Quando um dos arqueiros desmontou e se dirigiu ao estranho parado ao seu lado, no entanto, a loira respirou aliviada. E bastante curiosa.
– Seu irmão vai nos degolar quando souber de sua fuga.
O rapaz com as flechas baixou o rosto, rindo suavemente. Algo no riso dele fez Ývela relaxar. Algo na maneira confiante com que ele prendeu o arco em seu ombro e pediu aos soldados que apaziguassem o tumulto na praça suavizou as feições até então sérias da ondina. Quando ela se viu alvo dos marcantes e memoráveis olhos de ébano do desconhecido, de repente, não soube como reagir.
– Desculpe por isso. – o rapaz murmurou. Sua voz tinha um sotaque pesado, elegante e educado. Algumas palavras mais fortemente pronunciadas do que as outras, algumas vogais mais agudas e outras mais graves. Era lindo, Ývela notou.
Ao perceber a confusão dela, o desconhecido continuou: – Pelo susto. – Então se dirigiu aos soldados, que agora desmontavam de seus corcéis e começavam a guiar a multidão para longe da praça.
A ondina sorriu suavemente, desviando o olhar para as pessoas. A maioria delas já havia fugido, mas uns muitos curiosos dispersos entre os becos e as ruas laterais da praça assistiam à chegada dos soldados reais. Ela notou-se alvo de vários olhares e não fez contato com nenhum deles; não queria que a reconhecessem. Ali, exposta em meio à multidão, de repente teve conhecimento de que estava no Oeste para fugir das autoridades sulistas. De repente percebeu que era um risco continuar exposta daquela maneira.

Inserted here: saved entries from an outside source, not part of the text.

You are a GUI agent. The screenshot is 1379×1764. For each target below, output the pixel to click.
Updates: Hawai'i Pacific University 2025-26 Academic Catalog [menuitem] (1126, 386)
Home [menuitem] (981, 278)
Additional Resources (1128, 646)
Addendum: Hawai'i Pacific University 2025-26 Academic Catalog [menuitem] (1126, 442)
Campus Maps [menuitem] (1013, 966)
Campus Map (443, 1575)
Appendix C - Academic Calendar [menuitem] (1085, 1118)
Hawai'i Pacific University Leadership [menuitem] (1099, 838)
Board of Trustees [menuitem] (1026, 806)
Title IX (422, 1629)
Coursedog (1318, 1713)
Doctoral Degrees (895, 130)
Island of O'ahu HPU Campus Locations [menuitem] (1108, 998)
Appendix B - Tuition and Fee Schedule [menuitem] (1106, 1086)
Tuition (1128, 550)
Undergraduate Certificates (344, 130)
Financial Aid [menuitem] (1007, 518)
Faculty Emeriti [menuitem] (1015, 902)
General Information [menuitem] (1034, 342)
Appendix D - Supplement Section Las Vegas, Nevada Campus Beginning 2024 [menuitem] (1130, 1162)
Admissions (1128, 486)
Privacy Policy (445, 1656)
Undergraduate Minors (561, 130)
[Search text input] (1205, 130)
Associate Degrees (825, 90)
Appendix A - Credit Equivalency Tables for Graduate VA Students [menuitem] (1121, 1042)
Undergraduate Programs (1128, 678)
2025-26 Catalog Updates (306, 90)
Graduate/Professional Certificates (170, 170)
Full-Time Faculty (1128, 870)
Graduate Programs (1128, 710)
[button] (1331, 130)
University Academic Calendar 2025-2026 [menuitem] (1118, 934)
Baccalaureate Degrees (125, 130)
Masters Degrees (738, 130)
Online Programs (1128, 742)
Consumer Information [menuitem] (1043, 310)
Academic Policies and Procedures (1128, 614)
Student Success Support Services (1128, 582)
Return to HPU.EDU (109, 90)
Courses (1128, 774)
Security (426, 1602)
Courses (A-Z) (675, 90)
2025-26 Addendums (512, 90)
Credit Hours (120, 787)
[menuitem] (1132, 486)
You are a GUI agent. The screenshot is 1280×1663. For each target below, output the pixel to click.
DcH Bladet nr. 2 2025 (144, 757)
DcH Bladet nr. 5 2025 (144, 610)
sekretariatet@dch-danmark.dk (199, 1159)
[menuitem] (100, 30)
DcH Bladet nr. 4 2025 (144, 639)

Ývela respirou fundo. Toda a adrenalina de momentos antes desaparecera de seu corpo, e a loira sentiu o peso da espada que carregava. Sentiu o peso da luta em seus ombros e braços e os músculos, já cansados da viagem exaustiva, protestaram por ela ainda estar de pé. Sentiu a dor em seus pulsos e tornozelos pelo tempo que estivera presa, e mínimos cortes em algumas áreas descobertas da sua pele. Sentiu o calor infernal que havia sido apaziguado durante a luta, as ondas térmicas que sopravam por seu rosto, ainda que não tão fortes quanto no centro do Grande Deserto. Havia tanto a sentir e, Deuses, Ývela ainda não sabia entender tudo aquilo.
Desnorteada, a ondina buscou pelas meninas salvas, e ficou aliviada quando encontrou o rosto conhecido de Eloa. Ela estava lívida pela batalha travada, mas bem. Todas estavam bem, e encontravam-se sentadas próximas ao palco. Alívio era uma coisa que Ývela entendia bem, depois de todos aqueles anos vivendo em terra, e foi o que inundou sua consciência ao caminhar até as meninas.
Foi então que ela se lembrou de que não estava só.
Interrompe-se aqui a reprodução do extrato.